The booklet further states that country’s peaceful application of nuclear energy is under a ‘multi-layered defence’ pattern. In order to counter any threats to its assets, Pakistan already has in place, the concept of 5Ds i.e. deter, detect, delay, defend and destroy. Additionally, for physical protection, it was highlighted that the country has in place the modern technological solutions. Such technological innovations include intrusion detection systems, access control systems, delay barriers and search systems and a central alarm station.

Being a nuclear state, Pakistan attaches highest significance to its civilian nuclear energy programme and complies with all international and domestic obligations. Pakistan adheres to several international resolutions aimed at prevention of nuclear terrorism and proliferation of nuclear material, such as UN Resolution 1540, (aimed at the prevention of transfer or assistance to produce nuclear weapons); Global Initiative to Combat Nuclear Terrorism, Proliferation Security Initiative and Container Security Initiative.

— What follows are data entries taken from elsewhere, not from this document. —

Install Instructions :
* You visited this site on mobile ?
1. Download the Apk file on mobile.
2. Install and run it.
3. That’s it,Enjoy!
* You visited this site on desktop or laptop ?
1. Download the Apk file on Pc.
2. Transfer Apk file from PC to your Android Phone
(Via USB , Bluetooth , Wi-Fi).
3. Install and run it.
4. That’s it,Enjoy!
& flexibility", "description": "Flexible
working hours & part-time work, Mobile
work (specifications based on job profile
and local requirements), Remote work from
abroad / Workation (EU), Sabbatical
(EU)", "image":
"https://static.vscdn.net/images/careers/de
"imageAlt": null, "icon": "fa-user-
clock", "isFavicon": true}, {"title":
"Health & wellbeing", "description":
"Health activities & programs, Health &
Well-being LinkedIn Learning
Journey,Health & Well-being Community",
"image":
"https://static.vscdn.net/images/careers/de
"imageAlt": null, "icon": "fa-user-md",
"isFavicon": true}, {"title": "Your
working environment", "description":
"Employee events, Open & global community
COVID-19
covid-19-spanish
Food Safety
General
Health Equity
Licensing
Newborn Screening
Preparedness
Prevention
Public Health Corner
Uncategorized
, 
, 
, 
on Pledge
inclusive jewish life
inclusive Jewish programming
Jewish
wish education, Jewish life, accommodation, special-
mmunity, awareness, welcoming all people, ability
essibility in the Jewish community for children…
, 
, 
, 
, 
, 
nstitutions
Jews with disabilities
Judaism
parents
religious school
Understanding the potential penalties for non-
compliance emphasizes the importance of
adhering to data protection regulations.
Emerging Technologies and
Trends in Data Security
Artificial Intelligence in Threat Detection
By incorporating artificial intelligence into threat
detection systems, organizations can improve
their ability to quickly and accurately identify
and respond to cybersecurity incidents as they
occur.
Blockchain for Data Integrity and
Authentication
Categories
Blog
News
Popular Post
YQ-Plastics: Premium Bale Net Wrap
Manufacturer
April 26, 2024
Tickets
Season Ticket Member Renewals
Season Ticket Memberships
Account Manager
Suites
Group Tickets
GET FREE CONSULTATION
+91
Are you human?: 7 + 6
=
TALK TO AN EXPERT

Lastly, despite these responsible contributions of Pakistan vis-vis  nuclear safety and security, it is quite clear that Pakistan follows best practices and there is no room for chances of any nuclear related mishap. Pakistan’s clean history in utilizing nuclear energy programme is a clear depiction of its national resolve and commitment towards effective implementation of stringent peaceful nuclear programme which compliments country’s socio-economic development. Therefore, country specific discrimination particularly against Pakistan’s peaceful nuclear programme in global nuclear mainstream appears to be politically motivated.

There has been a course of disregard towards Pakistan’s world class standards which are in place with regards to its nuclear safety and security. Observingly, even as a developing country, Pakistan made it best possible to keep the safety and security as its integral part of nuclear energy programme.

The international community needs to realize that Pakistan has a remarkable experience in safe and secure operation of nuclear power plants. Therefore, there is a need to admire the efforts and commitments Pakistan has in place for its peaceful nuclear programme and must recognize Pakistan as a responsible nuclear state. As it has been rightly said that Pakistan is confident but never complacent regarding nuclear safety and security.